Proposition of the model:

A unique nash equilibrium is: $p_1^* = p_2^* = ... = p_n^* = p^m$, where, s = Cost of obtaining price at quote with $0<s<CS(p^m)$, CS = Consumer surplus and p = Price.

The model implies that search frictions can result in the perfectly competitive market price shifting to the monopoly price. However, Diamond's original model is rudimentary and ignores some empirical observations:

1. Agents in an economy only search once, whereas there is a continuous search for goods and services.
2. Few consumers search in equilibrium, which is inconsistent with empirical observation.
3. The model uses an alternative to the “law of one price”. The monopoly price is used as opposed to marginal cost, with no consideration for price dispersion in an equilibrium.

=== Heterogenous search model ===
Using Diamond's model as a base, a distinction is now made in the heterogenous search model. There are potential consumer heterogeneities for search costs being consistent with market observations (search costs can be 0 and negative). In 1989, Ingemar Stahl expanded on Diamond's model; the model has the same assumptions as Diamond's model with the additions of ‘shoppers’ (μ) having a range of search costs ($- ve : + ve$).
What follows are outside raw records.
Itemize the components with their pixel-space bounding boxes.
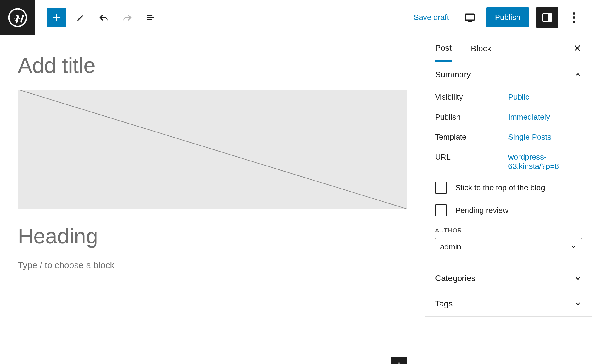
- workspace: Add title Heading Type / to choose a blo…: [0, 35, 592, 364]
- more-options-button[interactable]: [565, 9, 583, 27]
- close-sidebar-button[interactable]: [573, 44, 582, 54]
- sticky-checkbox[interactable]: [435, 182, 447, 194]
- chevron-up-icon: [574, 71, 582, 78]
- panel-tags: Tags: [425, 291, 592, 317]
- svg-rect-3: [548, 13, 552, 21]
- chevron-down-icon: [574, 274, 582, 282]
- plus-icon: [394, 361, 403, 364]
- panel-categories-toggle[interactable]: Categories: [425, 266, 592, 291]
- settings-sidebar-toggle[interactable]: [536, 7, 558, 28]
- publish-value[interactable]: Immediately: [508, 112, 582, 122]
- svg-line-7: [18, 90, 407, 209]
- redo-button[interactable]: [118, 9, 136, 27]
- svg-point-6: [573, 21, 575, 23]
- image-block-placeholder[interactable]: [18, 90, 407, 209]
- panel-summary-body: Visibility Public Publish Immediately Te…: [425, 87, 592, 266]
- visibility-value[interactable]: Public: [508, 92, 582, 102]
- close-icon: [573, 44, 582, 53]
- editor-topbar: Save draft Publish: [0, 0, 592, 35]
- author-field-label: AUTHOR: [435, 227, 582, 234]
- save-draft-button[interactable]: Save draft: [409, 10, 454, 24]
- heading-block[interactable]: Heading: [18, 224, 407, 248]
- visibility-label: Visibility: [435, 92, 508, 102]
- template-value[interactable]: Single Posts: [508, 132, 582, 142]
- kebab-icon: [573, 12, 575, 23]
- list-icon: [145, 13, 155, 23]
- chevron-down-icon: [570, 243, 577, 250]
- post-title-input[interactable]: Add title: [18, 53, 407, 78]
- panel-summary-heading: Summary: [435, 70, 471, 79]
- paragraph-block[interactable]: Type / to choose a block: [18, 260, 407, 270]
- undo-icon: [98, 12, 110, 23]
- url-label: URL: [435, 152, 508, 171]
- wordpress-icon: [8, 8, 27, 27]
- undo-button[interactable]: [95, 9, 113, 27]
- chevron-down-icon: [574, 300, 582, 308]
- panel-summary-toggle[interactable]: Summary: [425, 62, 592, 87]
- placeholder-diagonal-icon: [18, 90, 407, 209]
- pending-review-checkbox[interactable]: [435, 204, 447, 216]
- publish-label: Publish: [435, 112, 508, 122]
- author-select[interactable]: admin: [435, 238, 582, 255]
- tab-post[interactable]: Post: [435, 36, 452, 62]
- panel-categories: Categories: [425, 266, 592, 291]
- editor-canvas: Add title Heading Type / to choose a blo…: [0, 35, 425, 364]
- tools-button[interactable]: [72, 9, 90, 27]
- template-label: Template: [435, 132, 508, 142]
- toolbar-right: Save draft Publish: [409, 7, 583, 28]
- svg-point-5: [573, 16, 575, 19]
- desktop-icon: [464, 12, 476, 24]
- sticky-label: Stick to the top of the blog: [455, 183, 545, 192]
- panel-tags-toggle[interactable]: Tags: [425, 291, 592, 316]
- publish-button[interactable]: Publish: [486, 7, 529, 27]
- svg-rect-1: [465, 14, 474, 20]
- panel-tags-heading: Tags: [435, 299, 453, 309]
- redo-icon: [121, 12, 133, 23]
- sidebar-icon: [541, 12, 553, 24]
- plus-icon: [51, 12, 62, 23]
- preview-button[interactable]: [461, 9, 479, 27]
- wordpress-logo[interactable]: [0, 0, 35, 35]
- pending-review-label: Pending review: [455, 206, 508, 215]
- toolbar-left: [47, 8, 159, 27]
- sidebar-tabs: Post Block: [425, 35, 592, 62]
- add-block-button[interactable]: [47, 8, 66, 27]
- url-value[interactable]: wordpress-63.kinsta/?p=8: [508, 152, 582, 171]
- pencil-icon: [75, 13, 86, 23]
- panel-summary: Summary Visibility Public Publish Immedi…: [425, 62, 592, 266]
- inline-add-block-button[interactable]: [391, 357, 407, 364]
- document-overview-button[interactable]: [141, 9, 159, 27]
- panel-categories-heading: Categories: [435, 274, 475, 283]
- svg-point-4: [573, 12, 575, 15]
- author-select-value: admin: [440, 242, 461, 252]
- settings-sidebar: Post Block Summary Visibility Public Pub…: [425, 35, 592, 364]
- tab-block[interactable]: Block: [471, 37, 491, 61]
Stahl's model addresses the three issues present in Diamond's basic price search model. Firstly, this model assumes that search costs are changing as ‘shoppers’ search costs change. Secondly, all searches are now assumed to be done in equilibrium with different qualities of searches being conducted by different consumers (refers to the changing fraction of ‘shopper’ and their changing search costs, as consumers search at different times). Finally, the model achieves price dispersion, which is consistent with empirical market observations.

Signal-jamming model

The signal-jamming paradigm is another way that obfuscation might affect consumer search. Even though search costs are linear, allowing the exogenous component of customer search costs to be unknown makes obfuscation individually viable for enterprises. The underlying premise of this signal-jamming method is simple: if the time cost of the search is originally unknown, customers know about pricing from their initial purchasing encounters, therefore obfuscation boosts consumer expectations about future search costs. This method appears to be viable for a wide range of applications.

For instance, it appears probable that customers may anticipate that receiving a second quote will take up a comparable amount of time if a home enhancement contractor spends quite some time preparing and submitting their bid and takes an extensive amount of time with the customer addressing the job's specifics. Whilst obfuscation is uniquely logical in this model, the mechanics of this model vary, which affects the outcomes in various ways. Among these is an issue with excessive obfuscation that makes both lesser.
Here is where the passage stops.